- Task to carry out
The lines to return are those below that contain the word "boxes".

═════ Records ═════

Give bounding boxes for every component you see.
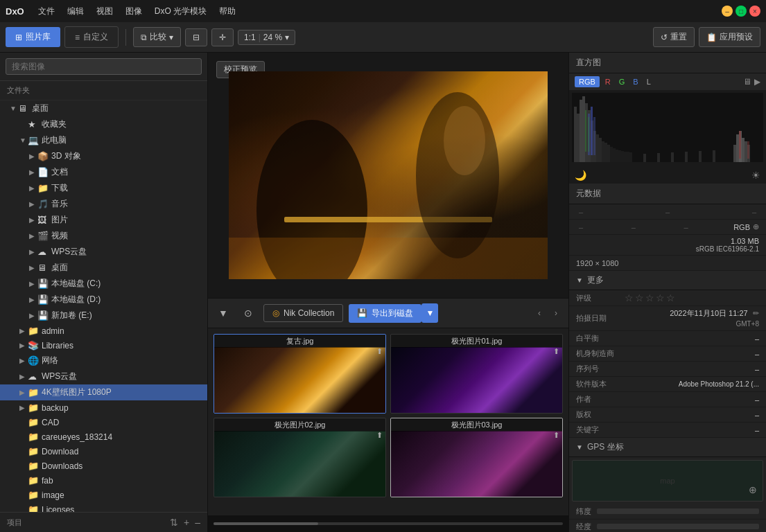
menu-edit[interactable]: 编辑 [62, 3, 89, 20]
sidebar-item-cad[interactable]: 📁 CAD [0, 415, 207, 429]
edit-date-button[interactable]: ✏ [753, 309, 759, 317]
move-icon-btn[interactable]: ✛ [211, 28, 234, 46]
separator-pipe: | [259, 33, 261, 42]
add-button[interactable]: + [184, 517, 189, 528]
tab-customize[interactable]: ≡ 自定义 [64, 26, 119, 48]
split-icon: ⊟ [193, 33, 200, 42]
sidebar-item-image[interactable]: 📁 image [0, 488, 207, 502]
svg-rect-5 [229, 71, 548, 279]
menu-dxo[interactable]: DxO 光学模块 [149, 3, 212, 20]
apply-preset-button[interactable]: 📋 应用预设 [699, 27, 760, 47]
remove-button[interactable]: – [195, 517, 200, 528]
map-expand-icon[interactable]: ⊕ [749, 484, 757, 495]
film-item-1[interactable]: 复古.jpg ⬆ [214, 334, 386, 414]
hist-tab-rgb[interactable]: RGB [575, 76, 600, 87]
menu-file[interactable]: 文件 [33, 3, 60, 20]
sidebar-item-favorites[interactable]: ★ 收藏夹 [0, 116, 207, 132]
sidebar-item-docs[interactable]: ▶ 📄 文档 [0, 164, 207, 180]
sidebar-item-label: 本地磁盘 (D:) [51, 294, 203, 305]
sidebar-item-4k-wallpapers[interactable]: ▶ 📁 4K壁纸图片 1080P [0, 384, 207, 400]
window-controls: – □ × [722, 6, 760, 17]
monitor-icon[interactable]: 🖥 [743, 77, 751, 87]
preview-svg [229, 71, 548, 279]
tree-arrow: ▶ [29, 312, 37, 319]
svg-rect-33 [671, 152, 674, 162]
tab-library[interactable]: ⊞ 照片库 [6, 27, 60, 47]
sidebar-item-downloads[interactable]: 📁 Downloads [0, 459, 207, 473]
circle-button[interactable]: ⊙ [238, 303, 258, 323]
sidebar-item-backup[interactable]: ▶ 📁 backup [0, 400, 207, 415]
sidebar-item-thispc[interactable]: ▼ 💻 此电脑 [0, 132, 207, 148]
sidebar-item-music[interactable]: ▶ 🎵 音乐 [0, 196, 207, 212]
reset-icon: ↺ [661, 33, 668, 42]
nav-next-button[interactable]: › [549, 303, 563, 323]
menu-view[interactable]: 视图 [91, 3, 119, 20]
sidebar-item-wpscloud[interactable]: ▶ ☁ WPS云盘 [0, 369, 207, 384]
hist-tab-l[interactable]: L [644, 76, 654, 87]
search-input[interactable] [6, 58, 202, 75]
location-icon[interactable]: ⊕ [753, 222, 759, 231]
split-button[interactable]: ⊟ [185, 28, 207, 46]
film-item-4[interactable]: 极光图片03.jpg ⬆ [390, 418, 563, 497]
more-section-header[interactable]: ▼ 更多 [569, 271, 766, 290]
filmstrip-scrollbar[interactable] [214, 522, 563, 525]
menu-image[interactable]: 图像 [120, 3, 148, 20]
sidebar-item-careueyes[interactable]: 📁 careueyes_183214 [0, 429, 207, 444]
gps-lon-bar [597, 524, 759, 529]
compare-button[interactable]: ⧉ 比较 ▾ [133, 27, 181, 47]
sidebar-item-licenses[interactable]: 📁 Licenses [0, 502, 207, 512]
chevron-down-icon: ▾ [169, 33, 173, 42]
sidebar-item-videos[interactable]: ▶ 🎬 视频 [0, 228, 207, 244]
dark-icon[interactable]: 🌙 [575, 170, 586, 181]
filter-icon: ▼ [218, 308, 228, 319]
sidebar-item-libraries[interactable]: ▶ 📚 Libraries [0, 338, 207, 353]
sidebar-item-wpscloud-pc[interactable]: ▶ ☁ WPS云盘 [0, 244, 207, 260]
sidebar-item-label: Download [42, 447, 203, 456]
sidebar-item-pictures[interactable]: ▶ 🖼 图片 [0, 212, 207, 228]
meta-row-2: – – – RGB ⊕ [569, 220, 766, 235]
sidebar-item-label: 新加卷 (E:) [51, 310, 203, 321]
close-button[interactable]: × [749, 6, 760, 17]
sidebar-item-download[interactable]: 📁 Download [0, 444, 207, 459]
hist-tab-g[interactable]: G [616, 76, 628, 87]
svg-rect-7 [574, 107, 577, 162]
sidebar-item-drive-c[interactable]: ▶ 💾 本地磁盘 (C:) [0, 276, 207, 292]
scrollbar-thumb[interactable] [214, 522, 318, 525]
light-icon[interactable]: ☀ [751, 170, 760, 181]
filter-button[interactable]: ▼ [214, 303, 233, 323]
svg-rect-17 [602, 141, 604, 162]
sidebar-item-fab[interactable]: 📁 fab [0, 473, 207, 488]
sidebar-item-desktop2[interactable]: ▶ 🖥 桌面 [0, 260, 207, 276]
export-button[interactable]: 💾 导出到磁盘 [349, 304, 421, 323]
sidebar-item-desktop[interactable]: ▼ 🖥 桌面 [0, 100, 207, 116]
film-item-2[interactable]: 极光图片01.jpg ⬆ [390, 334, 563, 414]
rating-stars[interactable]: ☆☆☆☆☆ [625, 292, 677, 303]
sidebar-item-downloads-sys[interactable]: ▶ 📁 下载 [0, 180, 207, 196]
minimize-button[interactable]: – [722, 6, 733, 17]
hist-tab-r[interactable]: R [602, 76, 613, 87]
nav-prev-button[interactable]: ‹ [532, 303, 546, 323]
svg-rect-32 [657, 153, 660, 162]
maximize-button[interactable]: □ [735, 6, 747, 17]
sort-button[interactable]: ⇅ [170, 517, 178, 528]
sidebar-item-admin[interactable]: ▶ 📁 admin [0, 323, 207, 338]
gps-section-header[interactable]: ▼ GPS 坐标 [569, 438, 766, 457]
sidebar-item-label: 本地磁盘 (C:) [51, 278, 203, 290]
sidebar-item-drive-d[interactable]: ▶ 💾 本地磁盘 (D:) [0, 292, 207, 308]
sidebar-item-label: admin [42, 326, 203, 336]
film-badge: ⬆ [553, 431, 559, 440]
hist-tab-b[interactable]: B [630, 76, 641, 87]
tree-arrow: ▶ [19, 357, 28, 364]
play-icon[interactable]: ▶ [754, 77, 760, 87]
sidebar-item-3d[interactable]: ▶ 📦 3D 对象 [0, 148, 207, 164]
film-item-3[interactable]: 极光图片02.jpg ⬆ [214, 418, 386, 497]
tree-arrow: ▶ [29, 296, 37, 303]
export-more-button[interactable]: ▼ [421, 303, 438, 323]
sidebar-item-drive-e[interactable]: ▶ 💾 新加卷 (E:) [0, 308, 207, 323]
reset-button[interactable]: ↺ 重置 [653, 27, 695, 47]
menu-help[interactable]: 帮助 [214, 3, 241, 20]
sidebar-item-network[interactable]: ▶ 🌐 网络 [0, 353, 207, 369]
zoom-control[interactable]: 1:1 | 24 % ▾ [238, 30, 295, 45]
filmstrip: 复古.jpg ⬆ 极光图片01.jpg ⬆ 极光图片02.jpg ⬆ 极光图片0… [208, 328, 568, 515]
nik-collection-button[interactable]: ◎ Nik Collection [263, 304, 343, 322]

═════
═════ Records ═════

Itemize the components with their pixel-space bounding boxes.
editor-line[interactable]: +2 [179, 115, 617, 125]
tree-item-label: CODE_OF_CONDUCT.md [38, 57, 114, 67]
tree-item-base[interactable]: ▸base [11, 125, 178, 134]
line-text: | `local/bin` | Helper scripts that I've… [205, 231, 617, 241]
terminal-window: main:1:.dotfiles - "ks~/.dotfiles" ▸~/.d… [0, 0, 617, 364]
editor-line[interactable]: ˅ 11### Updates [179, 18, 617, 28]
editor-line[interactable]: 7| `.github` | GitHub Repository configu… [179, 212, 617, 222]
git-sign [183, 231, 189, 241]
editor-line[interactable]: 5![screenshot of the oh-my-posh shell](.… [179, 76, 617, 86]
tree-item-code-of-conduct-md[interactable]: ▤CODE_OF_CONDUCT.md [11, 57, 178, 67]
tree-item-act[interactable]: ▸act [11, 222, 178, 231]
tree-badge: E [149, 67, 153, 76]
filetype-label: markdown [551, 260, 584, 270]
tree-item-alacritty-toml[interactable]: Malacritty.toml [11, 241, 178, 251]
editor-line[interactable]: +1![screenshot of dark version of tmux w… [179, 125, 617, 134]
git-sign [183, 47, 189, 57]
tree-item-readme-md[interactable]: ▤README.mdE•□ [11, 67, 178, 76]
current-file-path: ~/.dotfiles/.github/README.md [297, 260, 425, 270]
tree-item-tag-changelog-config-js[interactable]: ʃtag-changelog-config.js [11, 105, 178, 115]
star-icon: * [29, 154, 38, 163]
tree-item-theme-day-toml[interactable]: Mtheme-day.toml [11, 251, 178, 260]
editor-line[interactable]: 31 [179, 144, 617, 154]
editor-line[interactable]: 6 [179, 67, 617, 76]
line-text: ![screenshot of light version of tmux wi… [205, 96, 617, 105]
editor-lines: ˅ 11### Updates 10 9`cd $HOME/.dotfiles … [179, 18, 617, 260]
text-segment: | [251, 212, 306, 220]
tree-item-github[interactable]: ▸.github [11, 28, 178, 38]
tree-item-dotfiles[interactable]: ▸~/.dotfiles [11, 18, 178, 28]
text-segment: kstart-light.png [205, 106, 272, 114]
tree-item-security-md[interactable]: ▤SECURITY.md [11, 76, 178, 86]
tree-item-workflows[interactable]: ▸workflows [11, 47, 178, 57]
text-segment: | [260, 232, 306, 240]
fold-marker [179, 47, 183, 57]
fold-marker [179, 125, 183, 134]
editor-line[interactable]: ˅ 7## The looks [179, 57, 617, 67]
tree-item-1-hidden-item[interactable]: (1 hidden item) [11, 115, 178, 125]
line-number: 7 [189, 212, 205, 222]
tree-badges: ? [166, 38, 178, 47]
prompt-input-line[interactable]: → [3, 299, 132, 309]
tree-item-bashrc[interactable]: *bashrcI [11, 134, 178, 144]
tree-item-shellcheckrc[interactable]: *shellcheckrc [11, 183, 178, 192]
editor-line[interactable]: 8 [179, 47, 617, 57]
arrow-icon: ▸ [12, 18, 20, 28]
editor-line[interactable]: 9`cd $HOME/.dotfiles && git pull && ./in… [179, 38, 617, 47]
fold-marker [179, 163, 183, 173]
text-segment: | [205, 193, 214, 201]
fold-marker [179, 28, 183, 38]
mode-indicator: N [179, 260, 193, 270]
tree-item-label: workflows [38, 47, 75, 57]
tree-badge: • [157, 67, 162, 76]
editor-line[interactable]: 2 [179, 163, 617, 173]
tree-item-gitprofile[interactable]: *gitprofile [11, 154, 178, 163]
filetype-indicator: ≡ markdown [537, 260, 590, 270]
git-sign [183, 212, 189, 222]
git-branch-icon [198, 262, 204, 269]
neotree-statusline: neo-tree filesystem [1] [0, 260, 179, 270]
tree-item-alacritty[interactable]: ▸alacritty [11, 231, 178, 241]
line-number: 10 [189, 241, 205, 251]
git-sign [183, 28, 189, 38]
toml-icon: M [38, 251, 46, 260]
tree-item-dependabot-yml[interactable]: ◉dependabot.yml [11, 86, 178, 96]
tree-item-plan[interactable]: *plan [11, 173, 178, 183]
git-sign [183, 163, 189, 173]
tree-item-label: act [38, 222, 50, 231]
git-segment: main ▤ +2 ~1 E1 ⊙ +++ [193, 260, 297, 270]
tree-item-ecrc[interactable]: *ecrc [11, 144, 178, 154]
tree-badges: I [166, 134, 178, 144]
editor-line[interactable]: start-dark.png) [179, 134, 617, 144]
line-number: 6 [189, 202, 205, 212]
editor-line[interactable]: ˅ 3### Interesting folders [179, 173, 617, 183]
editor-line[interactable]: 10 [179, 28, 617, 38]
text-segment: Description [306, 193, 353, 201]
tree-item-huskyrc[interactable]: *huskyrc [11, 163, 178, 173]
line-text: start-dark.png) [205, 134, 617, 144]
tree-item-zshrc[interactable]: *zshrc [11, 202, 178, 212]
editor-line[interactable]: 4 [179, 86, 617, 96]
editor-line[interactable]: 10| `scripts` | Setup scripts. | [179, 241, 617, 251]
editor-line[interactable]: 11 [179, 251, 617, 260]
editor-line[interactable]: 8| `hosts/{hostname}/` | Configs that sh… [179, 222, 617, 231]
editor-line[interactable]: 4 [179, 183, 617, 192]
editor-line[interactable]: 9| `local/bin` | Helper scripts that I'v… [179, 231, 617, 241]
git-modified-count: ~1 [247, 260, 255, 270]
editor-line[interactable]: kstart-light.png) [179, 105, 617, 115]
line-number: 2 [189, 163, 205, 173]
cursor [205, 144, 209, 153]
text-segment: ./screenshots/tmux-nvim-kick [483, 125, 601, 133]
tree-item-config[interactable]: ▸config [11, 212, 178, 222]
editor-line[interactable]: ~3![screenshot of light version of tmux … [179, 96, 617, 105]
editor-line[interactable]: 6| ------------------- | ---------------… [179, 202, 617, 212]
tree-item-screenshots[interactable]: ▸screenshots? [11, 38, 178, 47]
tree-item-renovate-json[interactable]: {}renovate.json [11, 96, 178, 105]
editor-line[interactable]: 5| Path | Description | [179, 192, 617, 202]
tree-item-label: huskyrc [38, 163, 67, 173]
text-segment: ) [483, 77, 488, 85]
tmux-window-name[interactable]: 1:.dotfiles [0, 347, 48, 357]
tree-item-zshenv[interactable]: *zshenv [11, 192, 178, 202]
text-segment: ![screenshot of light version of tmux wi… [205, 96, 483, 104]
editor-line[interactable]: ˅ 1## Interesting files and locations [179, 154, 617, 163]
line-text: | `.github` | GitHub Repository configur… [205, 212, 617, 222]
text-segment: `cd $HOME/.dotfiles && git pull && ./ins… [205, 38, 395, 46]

═════

- Answer for this exercise
Give bounding boxes for every component you see.
Itemize the components with their pixel-space bounding boxes.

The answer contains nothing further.